Sommaire de l'article

To examine the feasibility of implementing nine behavioural economics-informed strategies, or 'nudges', that aimed to encourage home dinner vegetable intake among low-income children.

Caregivers were assigned six of nine strategies and implemented one new strategy per week (i.e. 6 weeks) during three dinner meals. Caregivers recorded child dinner vegetable intake on the nights of strategy implementation and rated the level of difficulty for assigned strategies. Baseline data on home vegetable availability and child vegetable liking were collected to assess overall strategy feasibility.

Participants' homes in a large Midwestern metropolitan area, USA.

Low-income caregiver/child (aged 9-12 years) dyads (n 39).
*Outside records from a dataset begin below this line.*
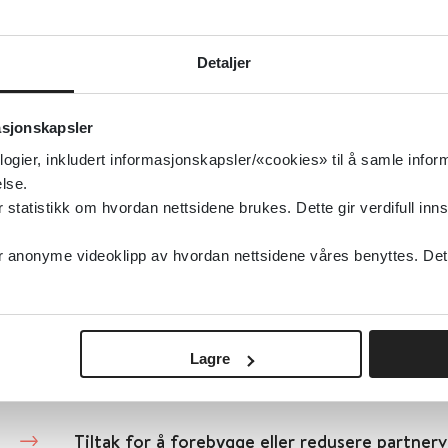
Detaljer
Detaljer
Tiltak for lovbrytere som bruker stoff og har 
asjonskapsler
Cochrane Library
2019
logier, inkludert informasjonskapsler/«cookies» til å samle info
lse.
Detaljer
tatistikk om hvordan nettsidene brukes. Dette gir verdifull inns
anonyme videoklipp av hvordan nettsidene våres benyttes. Dette 
Tiltak for seksuelle overgripere med lærevan
Cochrane Library
2008
Lagre
Detaljer
Tiltak for å forebygge eller redusere partner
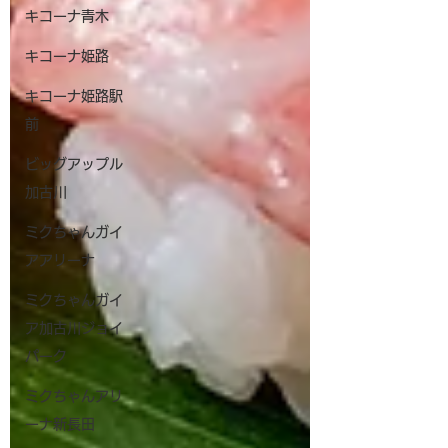
キコーナ青木
キコーナ姫路
キコーナ姫路駅
前
ビッグアップル
加古川
ミクちゃんガイ
アアリーナ
ミクちゃんガイ
ア加古川ジョイ
パーク
ミクちゃんアリ
ーナ新長田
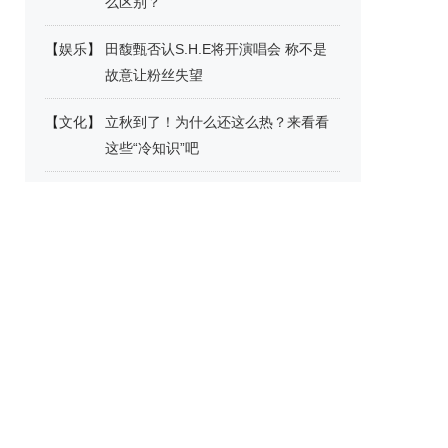
么区别？
【
娱乐
】
田馥甄否认S.H.E将开演唱会 称不是
故意让粉丝失望
【
文化
】
立秋到了！为什么还这么热？来看看
这些“冷知识”吧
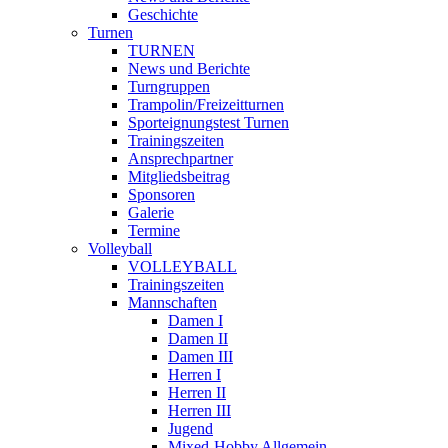
Geschichte
Turnen
TURNEN
News und Berichte
Turngruppen
Trampolin/Freizeitturnen
Sporteignungstest Turnen
Trainingszeiten
Ansprechpartner
Mitgliedsbeitrag
Sponsoren
Galerie
Termine
Volleyball
VOLLEYBALL
Trainingszeiten
Mannschaften
Damen I
Damen II
Damen III
Herren I
Herren II
Herren III
Jugend
Mixed-Hobby Allgemein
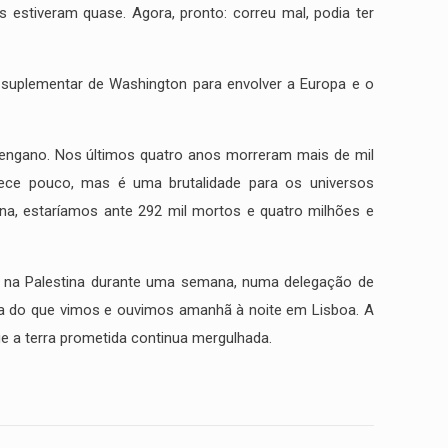
estiveram quase. Agora, pronto: correu mal, podia ter
o suplementar de Washington para envolver a Europa e o
o engano. Nos últimos quatro anos morreram mais de mil
rece pouco, mas é uma brutalidade para os universos
na, estaríamos ante 292 mil mortos e quatro milhões e
 e na Palestina durante uma semana, numa delegação de
a do que vimos e ouvimos amanhã à noite em Lisboa. A
ue a terra prometida continua mergulhada.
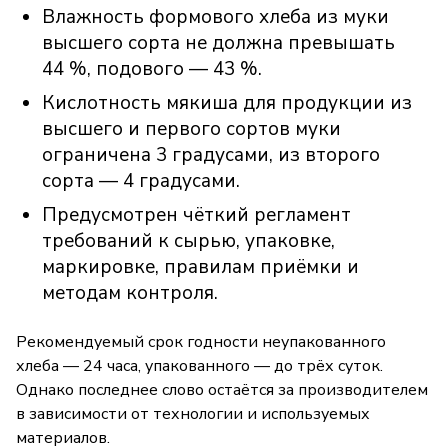
Влажность формового хлеба из муки
высшего сорта не должна превышать
44 %, подового — 43 %.
Кислотность мякиша для продукции из
высшего и первого сортов муки
ограничена 3 градусами, из второго
сорта — 4 градусами.
Предусмотрен чёткий регламент
требований к сырью, упаковке,
маркировке, правилам приёмки и
методам контроля.
Рекомендуемый срок годности неупакованного
хлеба — 24 часа, упакованного — до трёх суток.
Однако последнее слово остаётся за производителем
в зависимости от технологии и используемых
материалов.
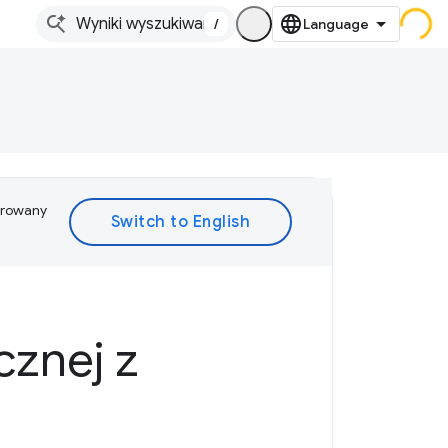
/
ferowany
znej z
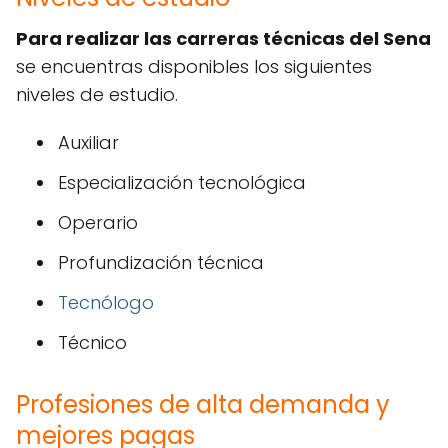
Para realizar las carreras técnicas del Sena
se encuentras disponibles los siguientes
niveles de estudio.
Auxiliar
Especialización tecnológica
Operario
Profundización técnica
Tecnólogo
Técnico
Profesiones de alta demanda y
mejores pagas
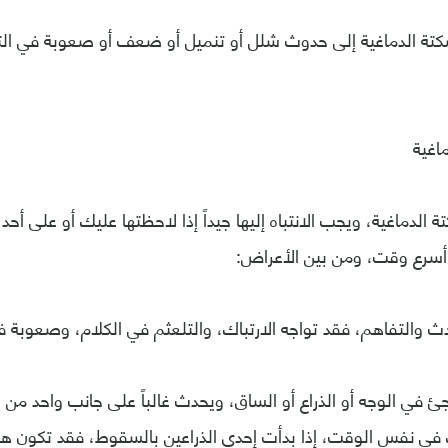
كتة الدماغية إلى حدوث شلل أو تنميل أو ضعف أو صعوبة في ا
اغية
 الدماغية، ويجب الانتباه إليها جيداً إذا لاحظتها عليك أو على 
أسرع وقت، ومن بين الأعراض:
 والتفاهم، فقد تواجه الارتباك، والتلعثم في الكلام، وصعوبة فه
ئ في الوجه أو الذراع أو الساق، ويحدث غالباً على جانب واحد من 
في نفس الوقت، إذا بدأت إحدى الذراعين بالسقوط، فقد تكون هذ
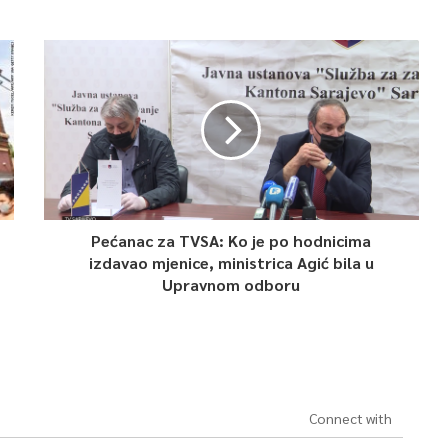
Pećanac za TVSA: Ko je po hodnicima
izdavao mjenice, ministrica Agić bila u
Upravnom odboru
Connect with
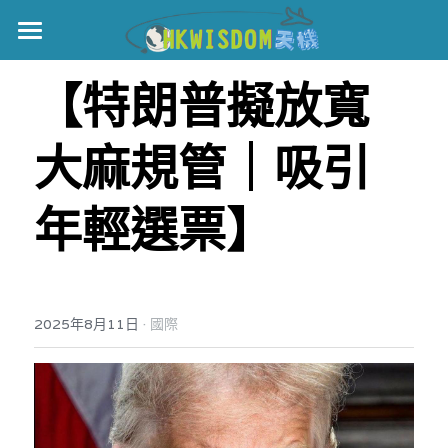
主頁
【特朗普擬放寬
世界盃
大麻規管｜吸引
伊美戰爭
黎智英案
年輕選票】
宏福火災
正本清源•黎智英案
美西媒體謊言實錄
港聞
宏福‧革新
·
2025年8月11日
國際
宏福苑聽證會
中國
宏福火災正視聽
國際
記錄．宏福苑火災
娛樂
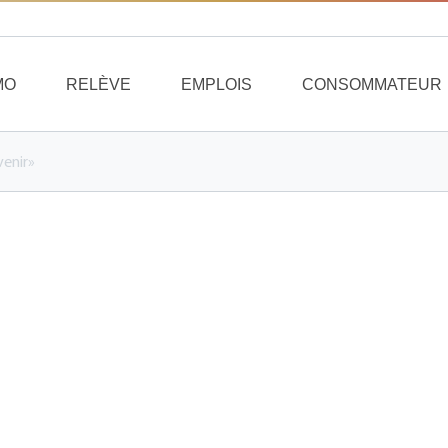
MO
RELÈVE
EMPLOIS
CONSOMMATEUR
venir»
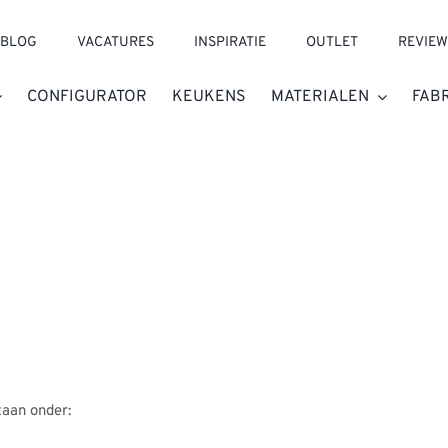
BLOG
VACATURES
INSPIRATIE
OUTLET
REVIEW
CONFIGURATOR
KEUKENS
MATERIALEN
FAB
aan onder:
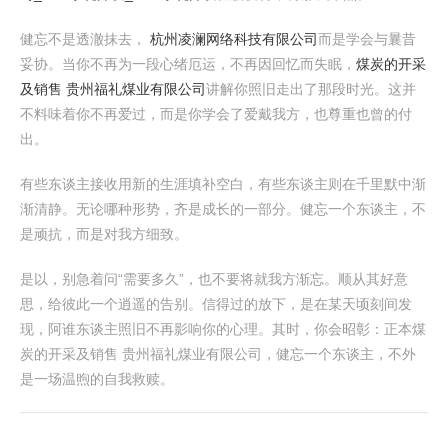
健忘不是透澈抹去，
杭州凌澜网络科技有限公司
而是学会与曩昔
妥协。当你不再为一段心绪厄运，不再因回忆而失眠，
煤炭的开采
及销售 贵州福礼煤业有限公司
讲解你照旧走出了那段时光。这并
不料味着你不再爱过，而是你学会了爱戴我方，也尊重也曾的付
出。
有些东谈主接收用新的生涯填补空白，有些东谈主则在千里默中渐
渐清静。无论哪种形势，齐是成长的一部分。健忘一个东谈主，不
是顽抗，而是对我方细致。
是以，别急着问“需要多久”，也不要将就我方渐忘。顺从其好意
思，给彼此一个逍遥的告别。信得过的放下，是在某天顷刻间发
现，阿谁东谈主照旧不再影响你的心理。其时，你会昭彰：正本煤
炭的开采及销售 贵州福礼煤业有限公司，健忘一个东谈主，不外
是一场温煦的自我救赎。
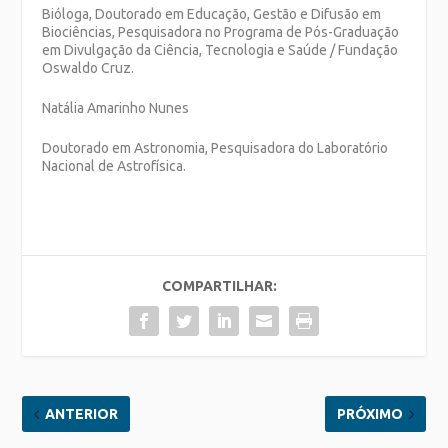
Bióloga, Doutorado em Educação, Gestão e Difusão em
Biociências, Pesquisadora no Programa de Pós-Graduação
em Divulgação da Ciência, Tecnologia e Saúde / Fundação
Oswaldo Cruz.
Natália Amarinho Nunes
Doutorado em Astronomia, Pesquisadora do Laboratório
Nacional de Astrofísica.
COMPARTILHAR:
ANTERIOR
PRÓXIMO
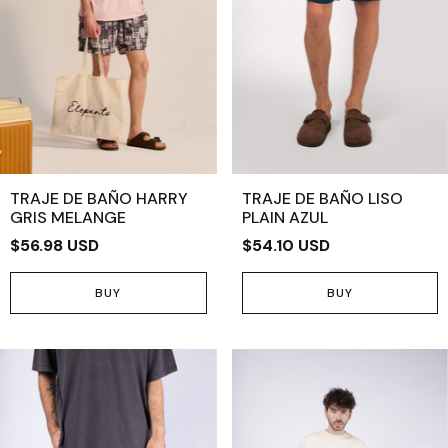
TRAJE DE BAÑO HARRY
TRAJE DE BAÑO LISO
GRIS MELANGE
PLAIN AZUL
$56.98 USD
$54.10 USD
BUY
BUY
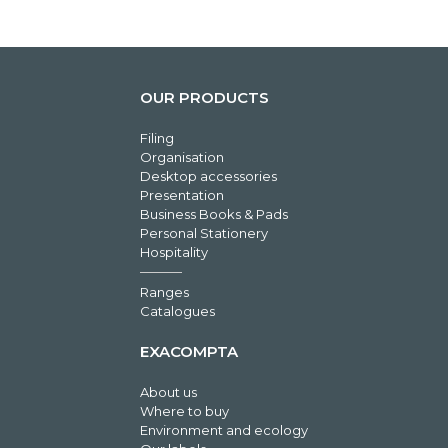
OUR PRODUCTS
Filing
Organisation
Desktop accessories
Presentation
Business Books & Pads
Personal Stationery
Hospitality
Ranges
Catalogues
EXACOMPTA
About us
Where to buy
Environment and ecology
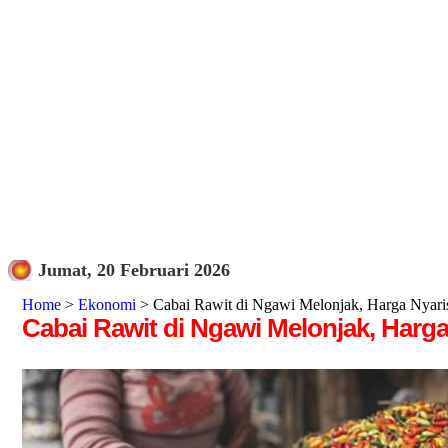
Jumat, 20 Februari 2026
Home
>
Ekonomi
> Cabai Rawit di Ngawi Melonjak, Harga Nyaris
Cabai Rawit di Ngawi Melonjak, Harga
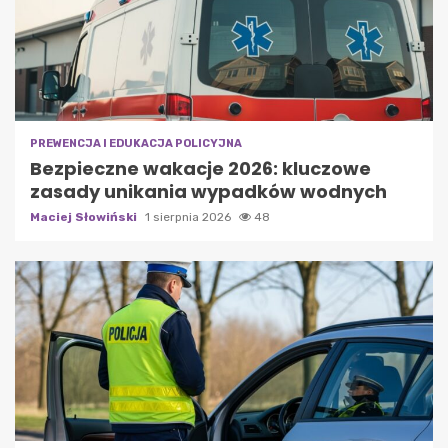
PREWENCJA I EDUKACJA POLICYJNA
Bezpieczne wakacje 2026: kluczowe
zasady unikania wypadków wodnych
Maciej Słowiński
1 sierpnia 2026
48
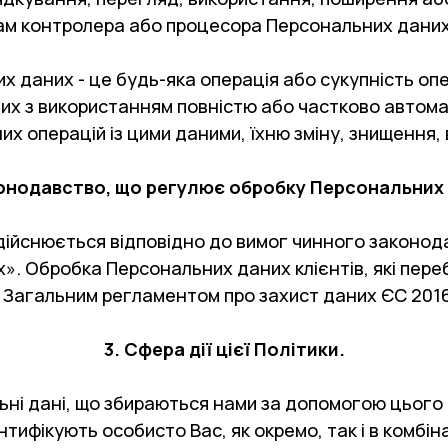
икам контролера або процесора Персональних даних
 даних - це будь-яка операція або сукупність опе
х з використанням повністю або частково автомат
х операцій із цими даними, їхню зміну, знищення,
конодавство, що регулює обробку Персональних 
ійснюється відповідно до вимог чинного законодав
». Обробка Персональних даних клієнтів, які пере
 Загальним регламентом про захист даних ЄС 2016
3. Сфера дії цієї Політики.
ьні дані, що збираються нами за допомогою цього 
ентифікують особисто Вас, як окремо, так і в комбі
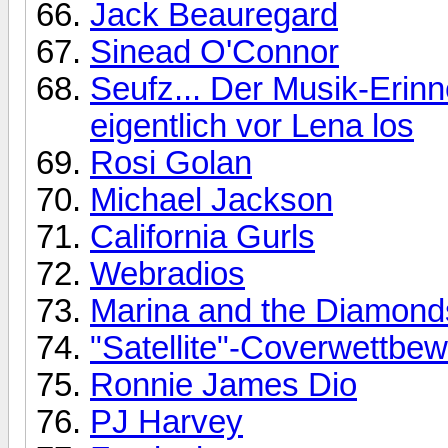
Jack Beauregard
Sinead O'Connor
Seufz... Der Musik-Erin
eigentlich vor Lena los
Rosi Golan
Michael Jackson
California Gurls
Webradios
Marina and the Diamond
"Satellite"-Coverwettbe
Ronnie James Dio
PJ Harvey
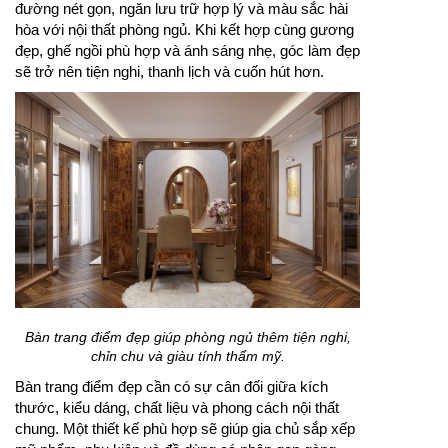
đường nét gọn, ngăn lưu trữ hợp lý và màu sắc hài
hòa với nội thất phòng ngủ. Khi kết hợp cùng gương
đẹp, ghế ngồi phù hợp và ánh sáng nhẹ, góc làm đẹp
sẽ trở nên tiện nghi, thanh lịch và cuốn hút hơn.
Bàn trang điểm đẹp giúp phòng ngủ thêm tiện nghi,
chỉn chu và giàu tính thẩm mỹ.
Bàn trang điểm đẹp cần có sự cân đối giữa kích
thước, kiểu dáng, chất liệu và phong cách nội thất
chung. Một thiết kế phù hợp sẽ giúp gia chủ sắp xếp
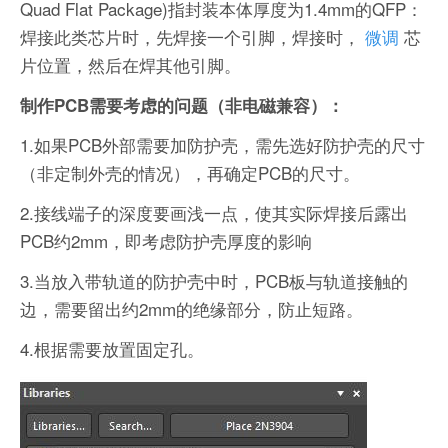
Quad Flat Package)指封装本体厚度为1.4mm的QFP：
焊接此类芯片时，先焊接一个引脚，焊接时，
微调
芯
片位置，然后在焊其他引脚。
制作PCB需要考虑的问题（非电磁兼容）：
1.如果PCB外部需要加防护壳，需先选好防护壳的尺寸
（非定制外壳的情况），再确定PCB的尺寸。
2.接线端子的深度要画浅一点，使其实际焊接后露出
PCB约2mm，即考虑防护壳厚度的影响
3.当放入带轨道的防护壳中时，PCB板与轨道接触的
边，需要留出约2mm的绝缘部分，防止短路。
4.根据需要放置固定孔。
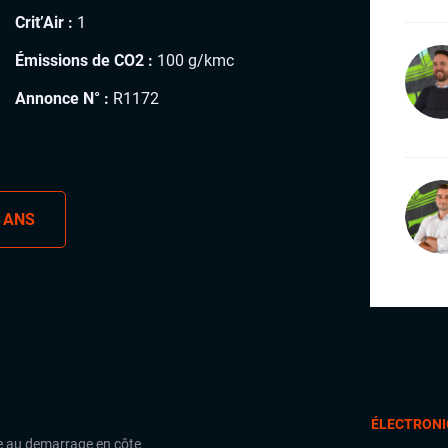
Crit’Air :
1
Émissions de CO2 :
100 g/kmc
Annonce N° :
R1172
 ANS
ÉLECTRONI
e au demarrage en côte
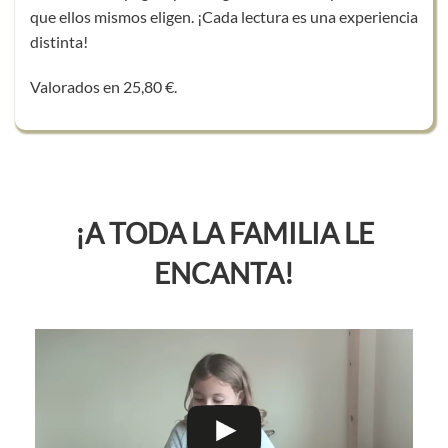
que ellos mismos eligen. ¡Cada lectura es una experiencia
distinta!
Valorados en 25,80 €.
¡A TODA LA FAMILIA LE
ENCANTA!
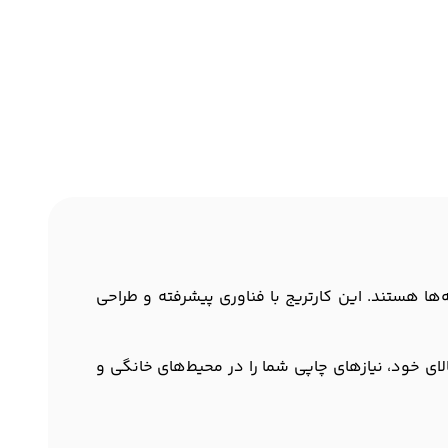
 در هزینه‌ها هستند. این کارتریج با فناوری پیشرفته و طراحی
می‌توان به عمر بالا و سازگاری با انواع پرینترهای اچ پی اشاره کرد. کارتریج 36A با ظرفیت بالای خود، نیازهای چاپی شما را در محیط‌های خانگی و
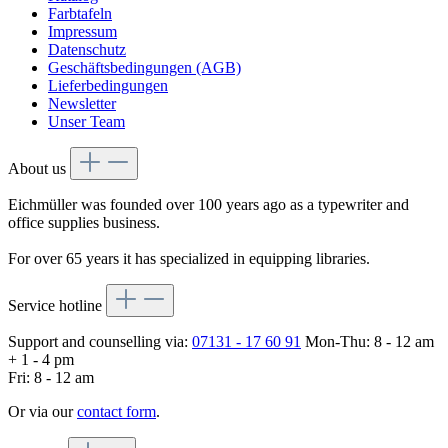
Farbtafeln
Impressum
Datenschutz
Geschäftsbedingungen (AGB)
Lieferbedingungen
Newsletter
Unser Team
About us
Eichmüller was founded over 100 years ago as a typewriter and
office supplies business.
For over 65 years it has specialized in equipping libraries.
Service hotline
Support and counselling via:
07131 - 17 60 91
Mon-Thu: 8 - 12 am
+ 1 - 4 pm
Fri: 8 - 12 am
Or via our
contact form
.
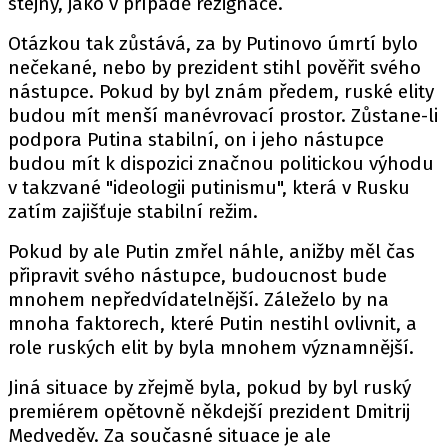
stejný, jako v případě rezignace.
Otázkou tak zůstává, za by Putinovo úmrtí bylo
nečekané, nebo by prezident stihl pověřit svého
nástupce. Pokud by byl znám předem, ruské elity
budou mít menší manévrovací prostor. Zůstane-li
podpora Putina stabilní, on i jeho nástupce
budou mít k dispozici značnou politickou výhodu
v takzvané "ideologii putinismu", která v Rusku
zatím zajišťuje stabilní režim.
Pokud by ale Putin zmřel náhle, anižby měl čas
připravit svého nástupce, budoucnost bude
mnohem nepředvídatelnější. Záleželo by na
mnoha faktorech, které Putin nestihl ovlivnit, a
role ruských elit by byla mnohem významnější.
Jiná situace by zřejmě byla, pokud by byl ruský
premiérem opětovně někdejší prezident Dmitrij
Medveděv. Za současné situace je ale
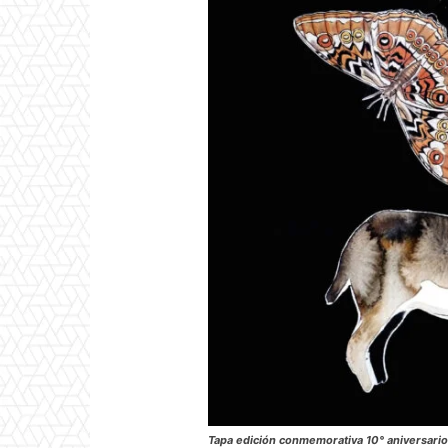
Tapa edición conmemorativa 10° aniversari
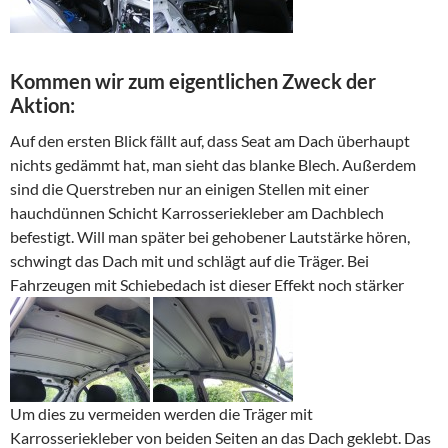
Kommen wir zum eigentlichen Zweck der
Aktion:
Auf den ersten Blick fällt auf, dass Seat am Dach überhaupt
nichts gedämmt hat, man sieht das blanke Blech. Außerdem
sind die Querstreben nur an einigen Stellen mit einer
hauchdünnen Schicht Karrosseriekleber am Dachblech
befestigt. Will man später bei gehobener Lautstärke hören,
schwingt das Dach mit und schlägt auf die Träger. Bei
Fahrzeugen mit Schiebedach ist dieser Effekt noch stärker
Um dies zu vermeiden werden die Träger mit
Karrosseriekleber von beiden Seiten an das Dach geklebt. Das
Pairwise comparisons showed that child dinner vegetable intake for the strategy 'Serve at least two vegetables with dinner meals' was greater than intake for each of two other strategies: 'Pair vegetables with other foods the child likes' and 'Eat dinner together with an adult(s) modelling vegetable consumption'. Overall, caregivers' mean rating of difficulty for implementing strategies was 2·6 (1='not difficult', 10='very difficult'). Households had a mean of ten different types of vegetables available. Children reported a rating ≥5 for seventeen types of vegetable on a labelled hedonic scale (1='hate it', 5-6='it's okay', 10='like it a lot').

Behavioural economics-informed strategies are feasible to implement during dinner meals, with some strategies differing by how much they influence vegetable intake among low-income children in the home.